Auch die Krankenschwester ist eine Leistungsträgerin; die muss den Soli aber gar nicht zahlen.
Jetzt hat der Christian Dürr auch geklatscht; das war fair. Aber er hat vorhin gesagt: Die Beschäftigten im Mittelstand seien die, die jetzt mit unserem Konzept belastet werden.
Jetzt belasten wir die oberen 3,5 Prozent komplett, die 6 Prozent darunter ein wenig. Jetzt suchen Sie aber den Mittelstand bei den oberen 10 Prozent.
Man muss also erst mal überlegen, was Ihre Idee der Mitte ist.
Wenn sich die Mitte im obersten Zehntel befindet, dann frage ich mich: Wo ist denn bei Ihnen eigentlich der Durchschnitt? Was ist der Teil darunter?
Wenn die Mitte in den obersten 10 Prozent liegt, dann stimmt an der Überlegung etwas ganz Grundsätzliches nicht.
Lisa Paus hat was Richtiges gesagt, aber hat uns, fand ich, ein bisschen auf die falsche Fährte gelockt. Es stimmte trotzdem, dass Leute, die keine Steuern zahlen, mit diesem Gesetz nicht entlastet werden: Die mussten vorher nichts bezahlen, die müssen hinterher nichts bezahlen; der Unterschied ist relativ gering.
Es ist völlig klar: Du kannst mit einer runden Zange auch nicht die Entfernung messen. Man muss schon schauen, dass man das richtige Werkzeug für eine Aufgabe nimmt.
Bei den Ärmeren sagen wir: Wir haben Kindergeld, Familienförderung, Gute-Kita-Gesetz; wir haben Wohnbauförderung oder Mietzuschüsse. Das hilft den Beziehern schwächerer Einkommen. Insofern: Ein richtiges Werkzeug an der richtigen Stelle; dann wird etwas Gutes daraus.
Was kostet eigentlich so ein Soli? Wir tun immer so, als ob der gigantisch teuer wäre. Kollege Brehm und Kollege De Masi haben schöne Beispiele genannt.
Es ist völlig klar, dass, wenn jemand als Verheirateter ein Einkommen von 100 000 Euro hat und er jetzt 1 400 Euro Soli zahlen muss, er das doch schaffen sollte.
In Wahrheit müssen ja Leute, die richtig viel verdienen, einen noch viel höheren Soli zahlen.
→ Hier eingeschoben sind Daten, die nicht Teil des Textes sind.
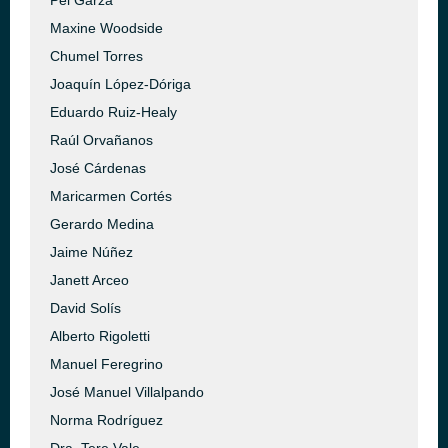
Pei Garza
Maxine Woodside
Chumel Torres
Joaquín López-Dóriga
Eduardo Ruiz-Healy
Raúl Orvañanos
José Cárdenas
Maricarmen Cortés
Gerardo Medina
Jaime Núñez
Janett Arceo
David Solís
Alberto Rigoletti
Manuel Feregrino
José Manuel Villalpando
Norma Rodríguez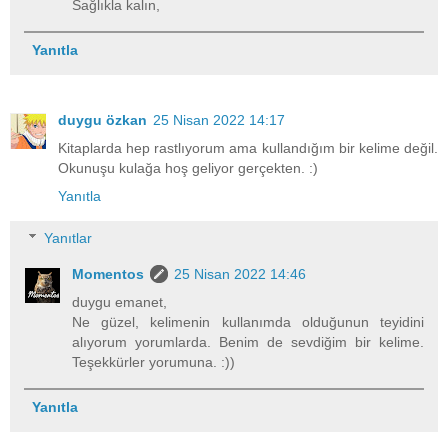
Sağlıkla kalın,
Yanıtla
duygu özkan
25 Nisan 2022 14:17
Kitaplarda hep rastlıyorum ama kullandığım bir kelime değil.
Okunuşu kulağa hoş geliyor gerçekten. :)
Yanıtla
Yanıtlar
Momentos
25 Nisan 2022 14:46
duygu emanet,
Ne güzel, kelimenin kullanımda olduğunun teyidini
alıyorum yorumlarda. Benim de sevdiğim bir kelime.
Teşekkürler yorumuna. :))
Yanıtla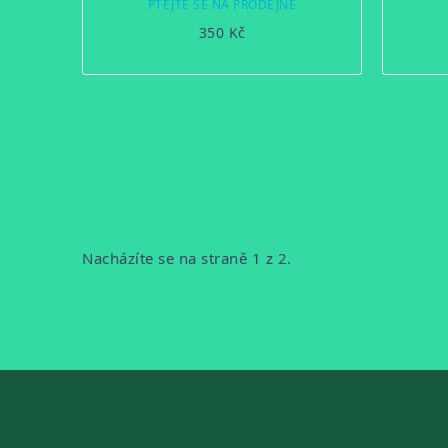
PTEJTE SE NA PRODEJNĚ
350 Kč
OVLÁDACÍ
PRVKY
VÝPISU
Stránkování
Nacházíte se na straně 1 z 2.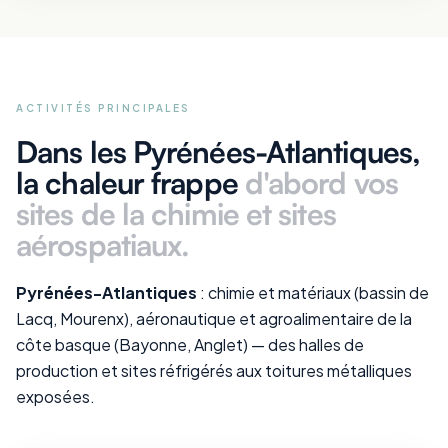
ACTIVITÉS PRINCIPALES
Dans les Pyrénées-Atlantiques
,
la chaleur frappe
d'abord vos
sites de la chimie et sites
aérospatiaux
.
Pyrénées-Atlantiques
: chimie et matériaux (bassin de
Lacq, Mourenx), aéronautique et agroalimentaire de la
côte basque (Bayonne, Anglet) — des halles de
production et sites réfrigérés aux toitures métalliques
exposées.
Auch das müssen sie schaffen. Um nicht zu sagen: Das können die auch. Denen bleibt nach dem Soli noch so viel, von dem andere nur träumen können.
Deshalb ist die Abschaffung des Soli im ersten Schritt gerecht, finanzierbar, hilft den Beziehern unterer Einkommen und ist einfach eine gute Idee.